Excerpts from UOBKayHian report
China Aviation Oil (SGX: G92)
- China Aviation Oil (CAO) has a monopolistic position supplying jet fuel to airlines at key airports in China. Predictably, its profitability has been hit by a COVID-19-related decline in air travel
- CAO’s balance sheet remains strong with net cash of S$0.24/share as at end-1H22. Nevertheless, it had material negative free cash flow of US$172m in 1H22 (1H21: +US$37m).
The company’s valuations appear fair as it is trading at 2022 annualised ex-cash PE of 10x.

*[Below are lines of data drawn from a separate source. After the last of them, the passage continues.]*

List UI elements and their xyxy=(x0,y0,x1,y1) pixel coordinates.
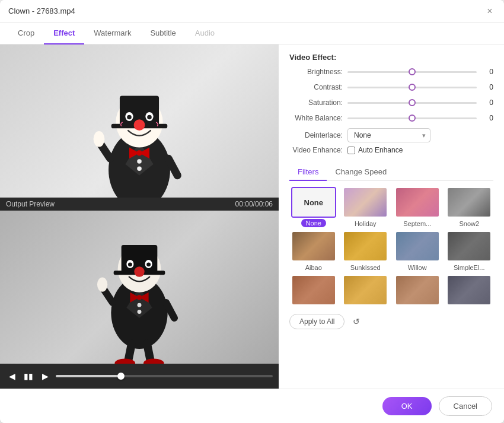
timestamp: 00:00/00:06 xyxy=(235,200,273,208)
svg-point-29 xyxy=(137,295,142,300)
filter-thumb-r4 xyxy=(446,275,492,306)
bottom-preview xyxy=(0,211,279,364)
filter-thumb-none: None xyxy=(291,187,336,218)
filters-tab-bar: Filters Change Speed xyxy=(289,164,493,181)
white-balance-label: White Balance: xyxy=(289,114,343,122)
filter-name-snow2: Snow2 xyxy=(459,220,479,227)
svg-point-7 xyxy=(137,167,142,171)
brightness-value: 0 xyxy=(481,68,493,76)
playback-bar: ◀ ▮▮ ▶ xyxy=(0,364,279,389)
white-balance-row: White Balance: 0 xyxy=(289,113,493,123)
contrast-slider[interactable] xyxy=(347,87,477,88)
filter-name-sunkissed: Sunkissed xyxy=(350,264,381,271)
saturation-value: 0 xyxy=(481,98,493,107)
progress-fill xyxy=(56,375,121,377)
bottom-bar: OK Cancel xyxy=(0,389,504,423)
filter-name-holiday: Holiday xyxy=(355,220,377,227)
filter-r4[interactable] xyxy=(445,275,494,308)
filter-snow2[interactable]: Snow2 xyxy=(445,187,494,227)
filter-r2[interactable] xyxy=(342,275,390,308)
deinterlace-select-wrapper: None Blend Mean Bob xyxy=(347,128,430,142)
filter-willow[interactable]: Willow xyxy=(393,231,442,271)
bottom-preview-image xyxy=(0,211,279,364)
tab-filters[interactable]: Filters xyxy=(289,164,327,181)
filter-thumb-willow xyxy=(395,231,440,262)
video-effects-section: Video Effect: Brightness: 0 Contrast: 0 xyxy=(289,53,493,158)
svg-point-39 xyxy=(146,262,151,266)
filters-section: Filters Change Speed None None xyxy=(289,164,493,329)
brightness-row: Brightness: 0 xyxy=(289,66,493,77)
tab-subtitle[interactable]: Subtitle xyxy=(141,23,185,44)
tab-crop[interactable]: Crop xyxy=(8,23,44,44)
ok-button[interactable]: OK xyxy=(382,397,432,415)
refresh-button[interactable]: ↺ xyxy=(349,314,363,329)
filter-none[interactable]: None None xyxy=(289,187,338,227)
filter-thumb-r1 xyxy=(291,275,336,306)
output-label: Output Preview xyxy=(6,200,55,208)
svg-point-6 xyxy=(137,159,142,164)
brightness-slider-container xyxy=(347,66,477,77)
cancel-button[interactable]: Cancel xyxy=(439,396,492,416)
white-balance-value: 0 xyxy=(481,114,493,122)
filter-r1[interactable] xyxy=(289,275,338,308)
filter-badge-none: None xyxy=(301,219,326,227)
tab-change-speed[interactable]: Change Speed xyxy=(327,164,395,181)
video-effect-title: Video Effect: xyxy=(289,53,493,62)
contrast-value: 0 xyxy=(481,83,493,91)
auto-enhance-text: Auto Enhance xyxy=(358,146,403,154)
svg-point-11 xyxy=(134,119,145,131)
contrast-label: Contrast: xyxy=(289,83,343,91)
auto-enhance-label[interactable]: Auto Enhance xyxy=(347,146,403,154)
clown-figure-top xyxy=(89,56,190,198)
filter-sunkissed[interactable]: Sunkissed xyxy=(342,231,390,271)
filter-thumb-r3 xyxy=(395,275,440,306)
filter-thumb-simpleel xyxy=(446,231,492,262)
tab-watermark[interactable]: Watermark xyxy=(84,23,141,44)
filter-name-simpleel: SimpleEl... xyxy=(454,264,485,271)
filter-aibao[interactable]: Aibao xyxy=(289,231,338,271)
tab-bar: Crop Effect Watermark Subtitle Audio xyxy=(0,23,504,44)
apply-to-all-button[interactable]: Apply to All xyxy=(289,314,344,329)
top-preview xyxy=(0,44,279,198)
pause-button[interactable]: ▮▮ xyxy=(23,370,34,382)
brightness-label: Brightness: xyxy=(289,68,343,76)
svg-rect-18 xyxy=(94,135,100,144)
svg-rect-42 xyxy=(98,281,103,290)
main-dialog: Clown - 27683.mp4 × Crop Effect Watermar… xyxy=(0,0,504,423)
left-panel: Output Preview 00:00/00:06 xyxy=(0,44,279,389)
saturation-row: Saturation: 0 xyxy=(289,97,493,108)
enhance-row: Video Enhance: Auto Enhance xyxy=(289,146,493,154)
svg-point-37 xyxy=(128,262,132,266)
filter-simpleel[interactable]: SimpleEl... xyxy=(445,231,494,271)
white-balance-slider-container xyxy=(347,113,477,123)
tab-effect[interactable]: Effect xyxy=(44,23,84,44)
top-preview-image xyxy=(0,44,279,198)
filter-september[interactable]: Septem... xyxy=(393,187,442,227)
contrast-slider-container xyxy=(347,82,477,93)
enhance-label: Video Enhance: xyxy=(289,146,343,154)
progress-bar[interactable] xyxy=(56,375,273,377)
filter-none-text: None xyxy=(304,198,324,207)
right-panel: Video Effect: Brightness: 0 Contrast: 0 xyxy=(279,44,504,389)
filter-name-aibao: Aibao xyxy=(305,264,322,271)
deinterlace-select[interactable]: None Blend Mean Bob xyxy=(347,128,430,142)
white-balance-slider[interactable] xyxy=(347,117,477,119)
filter-thumb-september xyxy=(395,187,440,218)
svg-point-31 xyxy=(138,310,142,314)
auto-enhance-checkbox[interactable] xyxy=(347,147,355,154)
dialog-title: Clown - 27683.mp4 xyxy=(8,7,75,15)
filter-r3[interactable] xyxy=(393,275,442,308)
deinterlace-label: Deinterlace: xyxy=(289,131,343,139)
brightness-slider[interactable] xyxy=(347,71,477,73)
filter-name-willow: Willow xyxy=(408,264,427,271)
title-bar: Clown - 27683.mp4 × xyxy=(0,0,504,23)
close-button[interactable]: × xyxy=(484,5,496,17)
filter-holiday[interactable]: Holiday xyxy=(342,187,390,227)
filter-thumb-snow2 xyxy=(446,187,492,218)
next-button[interactable]: ▶ xyxy=(39,370,51,382)
filter-thumb-aibao xyxy=(291,231,336,262)
main-content: Output Preview 00:00/00:06 xyxy=(0,44,504,389)
saturation-slider[interactable] xyxy=(347,102,477,104)
prev-button[interactable]: ◀ xyxy=(6,370,18,382)
filter-thumb-sunkissed xyxy=(343,231,388,262)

China Aviation Oil Hit by lower business levels due to COVID-19
Recent 1H22 results were poor with supply and trading volume declining 36% yoy to 11.27m tonnes. While higher oil prices helped revenue grow 7% yoy, net profit fell 19% yoy to US$20m due to higher staff costs, provisions and lower associate contribution from Shanghai Pudong airport as China’s zero-COVID strategy throttled travel.
Notably, receivables nearly doubled to US$1.3b, and net cash fell 49% during the course of 1H22.

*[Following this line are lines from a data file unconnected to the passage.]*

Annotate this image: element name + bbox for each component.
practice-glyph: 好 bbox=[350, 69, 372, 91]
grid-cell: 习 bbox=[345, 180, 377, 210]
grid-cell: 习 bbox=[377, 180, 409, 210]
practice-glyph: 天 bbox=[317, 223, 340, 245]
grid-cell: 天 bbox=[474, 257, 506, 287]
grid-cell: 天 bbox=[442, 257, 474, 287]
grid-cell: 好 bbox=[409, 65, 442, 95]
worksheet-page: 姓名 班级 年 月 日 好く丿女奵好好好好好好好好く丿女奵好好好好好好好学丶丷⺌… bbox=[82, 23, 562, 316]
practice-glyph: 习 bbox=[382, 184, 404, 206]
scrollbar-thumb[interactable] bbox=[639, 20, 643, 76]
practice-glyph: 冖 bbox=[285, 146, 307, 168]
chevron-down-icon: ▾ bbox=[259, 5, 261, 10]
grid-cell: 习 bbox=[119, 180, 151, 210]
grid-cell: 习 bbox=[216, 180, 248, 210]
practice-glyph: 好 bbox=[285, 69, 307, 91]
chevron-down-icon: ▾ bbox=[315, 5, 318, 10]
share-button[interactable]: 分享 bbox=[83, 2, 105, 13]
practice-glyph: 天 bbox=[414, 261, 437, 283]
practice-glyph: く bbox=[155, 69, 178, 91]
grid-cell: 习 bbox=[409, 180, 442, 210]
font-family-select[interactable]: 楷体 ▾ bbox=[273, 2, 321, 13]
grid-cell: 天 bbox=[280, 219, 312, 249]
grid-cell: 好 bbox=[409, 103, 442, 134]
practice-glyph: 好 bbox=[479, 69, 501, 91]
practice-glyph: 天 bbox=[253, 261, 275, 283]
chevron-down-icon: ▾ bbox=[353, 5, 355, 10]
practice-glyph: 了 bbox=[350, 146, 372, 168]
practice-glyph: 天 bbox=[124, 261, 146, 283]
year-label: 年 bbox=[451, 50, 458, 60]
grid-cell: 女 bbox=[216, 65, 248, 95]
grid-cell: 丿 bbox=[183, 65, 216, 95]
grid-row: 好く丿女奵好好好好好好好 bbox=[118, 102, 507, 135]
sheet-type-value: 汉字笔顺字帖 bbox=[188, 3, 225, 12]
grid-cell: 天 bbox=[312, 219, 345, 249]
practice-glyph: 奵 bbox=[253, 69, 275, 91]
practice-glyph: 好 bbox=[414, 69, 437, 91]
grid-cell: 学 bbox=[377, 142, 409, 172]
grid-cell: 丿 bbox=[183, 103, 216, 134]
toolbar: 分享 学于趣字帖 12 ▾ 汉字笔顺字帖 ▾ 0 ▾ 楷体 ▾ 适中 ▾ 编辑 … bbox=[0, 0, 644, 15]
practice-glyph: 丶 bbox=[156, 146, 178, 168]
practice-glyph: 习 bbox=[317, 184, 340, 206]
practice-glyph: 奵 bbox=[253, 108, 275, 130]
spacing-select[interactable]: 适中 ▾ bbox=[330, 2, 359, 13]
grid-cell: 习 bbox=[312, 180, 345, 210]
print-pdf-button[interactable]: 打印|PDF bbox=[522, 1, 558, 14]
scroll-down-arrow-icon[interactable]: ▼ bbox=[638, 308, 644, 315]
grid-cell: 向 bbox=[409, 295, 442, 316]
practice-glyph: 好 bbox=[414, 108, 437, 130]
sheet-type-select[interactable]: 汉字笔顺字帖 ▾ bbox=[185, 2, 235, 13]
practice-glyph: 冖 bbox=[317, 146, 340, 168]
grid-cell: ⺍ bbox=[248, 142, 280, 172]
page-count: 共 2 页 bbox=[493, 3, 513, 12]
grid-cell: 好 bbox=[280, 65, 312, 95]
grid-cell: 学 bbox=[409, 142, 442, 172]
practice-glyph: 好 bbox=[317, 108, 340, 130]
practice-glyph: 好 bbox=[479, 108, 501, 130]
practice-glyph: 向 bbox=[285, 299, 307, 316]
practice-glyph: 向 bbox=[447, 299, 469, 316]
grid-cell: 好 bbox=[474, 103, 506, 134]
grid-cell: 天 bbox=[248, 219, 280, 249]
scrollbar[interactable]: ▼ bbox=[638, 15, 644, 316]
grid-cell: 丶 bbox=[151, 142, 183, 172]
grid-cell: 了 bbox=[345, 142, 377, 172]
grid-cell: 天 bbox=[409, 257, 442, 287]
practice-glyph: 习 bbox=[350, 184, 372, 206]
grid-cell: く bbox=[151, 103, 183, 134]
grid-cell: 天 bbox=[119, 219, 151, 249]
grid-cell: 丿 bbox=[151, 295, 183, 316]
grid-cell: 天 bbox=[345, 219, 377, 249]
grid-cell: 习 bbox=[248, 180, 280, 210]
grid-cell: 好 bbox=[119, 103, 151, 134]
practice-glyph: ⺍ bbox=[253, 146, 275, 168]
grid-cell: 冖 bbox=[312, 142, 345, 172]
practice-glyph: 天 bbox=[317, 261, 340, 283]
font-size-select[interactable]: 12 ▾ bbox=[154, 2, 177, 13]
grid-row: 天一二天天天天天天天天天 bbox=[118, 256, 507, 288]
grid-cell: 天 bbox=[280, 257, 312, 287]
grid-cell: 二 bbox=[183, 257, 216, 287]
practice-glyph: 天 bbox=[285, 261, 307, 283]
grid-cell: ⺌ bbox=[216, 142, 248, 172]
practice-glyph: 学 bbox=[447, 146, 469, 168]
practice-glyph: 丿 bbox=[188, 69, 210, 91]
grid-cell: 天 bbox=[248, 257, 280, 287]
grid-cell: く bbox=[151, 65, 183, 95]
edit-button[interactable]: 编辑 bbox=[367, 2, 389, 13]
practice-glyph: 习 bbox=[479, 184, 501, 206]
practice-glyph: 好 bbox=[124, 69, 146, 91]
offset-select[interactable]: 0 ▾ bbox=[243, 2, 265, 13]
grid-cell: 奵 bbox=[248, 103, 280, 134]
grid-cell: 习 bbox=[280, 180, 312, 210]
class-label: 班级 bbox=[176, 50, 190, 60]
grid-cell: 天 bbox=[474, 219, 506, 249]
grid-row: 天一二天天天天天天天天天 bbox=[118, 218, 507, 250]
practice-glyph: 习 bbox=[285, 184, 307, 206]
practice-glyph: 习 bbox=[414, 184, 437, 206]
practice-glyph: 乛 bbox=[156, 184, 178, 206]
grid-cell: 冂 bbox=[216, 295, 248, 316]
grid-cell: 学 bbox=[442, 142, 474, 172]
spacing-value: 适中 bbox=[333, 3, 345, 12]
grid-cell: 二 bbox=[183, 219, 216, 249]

Reasonably healthy financial position
Despite its lower profitability in the past two years vs historical levels, China Aviation Oil Singapore Corporation’s (CAO) balance sheet
remains debt free with its net cash at US$205m as at end-1H22.

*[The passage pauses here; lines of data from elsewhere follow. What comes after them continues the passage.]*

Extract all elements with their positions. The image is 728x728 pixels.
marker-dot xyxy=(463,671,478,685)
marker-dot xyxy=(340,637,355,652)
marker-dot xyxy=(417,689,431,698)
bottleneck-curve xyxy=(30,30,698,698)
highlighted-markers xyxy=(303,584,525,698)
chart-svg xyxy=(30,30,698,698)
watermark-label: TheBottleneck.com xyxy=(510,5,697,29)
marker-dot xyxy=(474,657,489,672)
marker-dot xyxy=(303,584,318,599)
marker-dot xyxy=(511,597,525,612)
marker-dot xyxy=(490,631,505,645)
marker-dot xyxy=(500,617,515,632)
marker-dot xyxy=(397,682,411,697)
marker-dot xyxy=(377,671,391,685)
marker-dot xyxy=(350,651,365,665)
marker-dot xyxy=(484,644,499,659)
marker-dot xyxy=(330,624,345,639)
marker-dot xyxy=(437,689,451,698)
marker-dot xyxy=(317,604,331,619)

This translates to a net cash per share of S$0.24, representing 28% of the company’s current share price.
A mixed industry outlook at present, but should improve
While Chinese government actions have somewhat benefitted CAO (eg increasing CAO’s refined fuel export volume of 20,000 tonnes), the company’s outlook remains tied to the easing of China’s zero-COVID strategy – and thus travel restrictions – rather than other factors in the next 6-12 months.
In addition, additional fuel charges for domestic flights, which in some instances represent about 80% of the ticket price, have currently dampened demand for short-haul domestic flights.
Volatile markets provide arbitrage opportunities for crude oil
The company has a diversified oil products portfolio (comprising of fuel oil, gasoil, gasoline and crude oil) as well as a trading network globally and thus is able to arbitrage pricing opportunities.
We note that in 2021 its arbitrage trade volume was the highest in its corporate history. We also highlight that aside from jet fuel, CAO has diversified away from its traditional aviation fuels and supplies other fuels to ship owners, power generators and end consumers.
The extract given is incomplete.